Don’t be a Jerk: This, and my other 5 Don’ts in how to deal with customer support.

I haven’t really gone into my line of work at all on this blog, and it’s for a reason.

I hate it.

I mean, I love my coworkers, my boss, and for a college dropout, I make enough money to get by… But for the past 5 years, I’ve been cussed at, screamed at, cried at, and verbally abused over the phone….. all for trying to help people with their issues.

This post will ultimately serve two purposes: to give myself an opportunity to vent, and to teach those of you who are working with customer service how to get what you need without gettin’ scrappy.


Rule #1: Don’t be a Mush-Mouth.

I don’t care if in a normal conversation, you are either barely audible or can break the sound barrier. On the phone, for someone to be able to hear you, you need to speak at a normal decibel level, and speak clearly and relatively slowly.

There are so many people I talk to on a regular basis who are talking just fast enough for you to understand them, but not slow enough that there’s a lull in conversation. How am I supposed to help you if you won’t give me the opportunity to do so? Then, when they decide they’re done talking, you hear, “HELLOOOOOO? Is anybody THERE?!”

“Uhhh…. Mubish Moubith? With a ‘b’ or a ‘d’?”

Yes, person, I am here. I have manners, and don’t want to interrupt you. That’s what polite human beings do; they wait their turn. If you would’ve given me an opportunity during your monologue on how horrible tech support is to talk to you, I might have resolved your issue already, and you wouldn’t have to be on the phone with me any longer.

Oh, and don’t be mean to people from India. I have heard so many Indians speak with complete clarity, and waaaaay more Americans who have no sense of how to speak to another human on the phone.

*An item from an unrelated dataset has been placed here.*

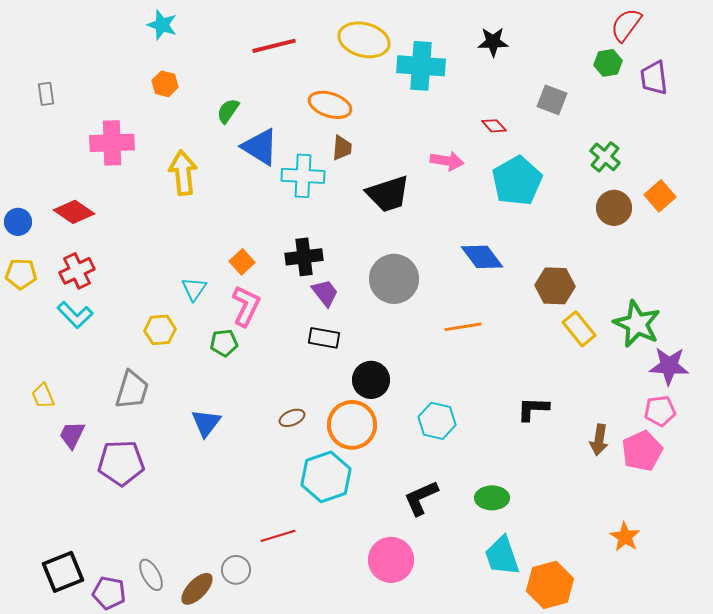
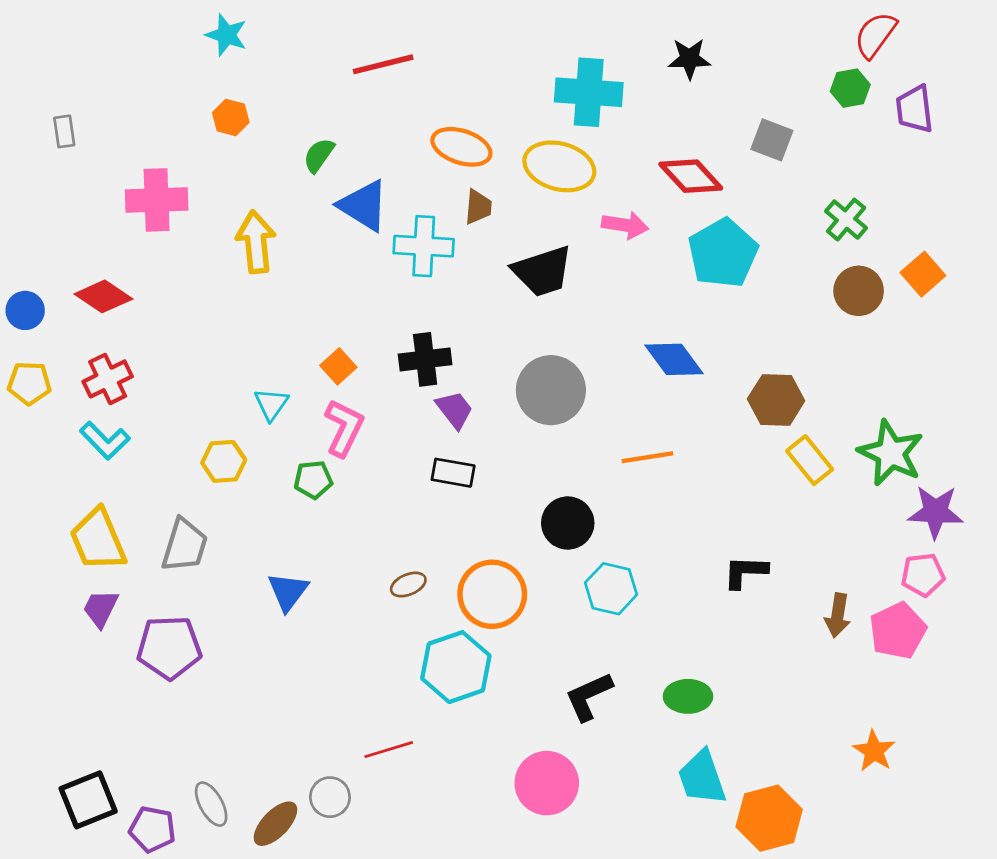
yellow ellipse: (364, 40) -> (559, 166), moved
red diamond: (494, 126) -> (691, 176), size x1.8
black circle: (371, 380) -> (568, 523), moved
yellow trapezoid: (43, 396) -> (98, 540), moved, size x1.8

(P.P.S: Don’t call tech support/phone support while you’re on speaker phone. You won’t be able to understand us, and there’s NO way we’ll be able to understand you.)

Rule #2: Don’t get nasty.

 Here’s a list of things I have never done to you:

-Pushed you into a puddle of mud.
-Snagged your cab.
-Cut in your line.
-Punched your face.
-Made your kid cry.
-Stole your lunch money.

Why are you so MEAN? What have I done to you in your lifetime besides attempt to assist you? Dude. Seriously. Quit being so mean to people who are just trying to help you, and make a living doing so.

I’m pretty well convinced that people who do this know that the person on the other side of the line can’t defend themselves, and need to feel powerful; they had a crappy day, so they want to make someone else feel crappy without any consequences.


Bad juju, mang. What goes around comes around. And what you do to someone who is essentially defenseless speaks volumes about your character.

Rule #3: Don’t make it personal.

I have lost count of how many people make their computer/tech/application issues into something I personally did as a vendetta against them.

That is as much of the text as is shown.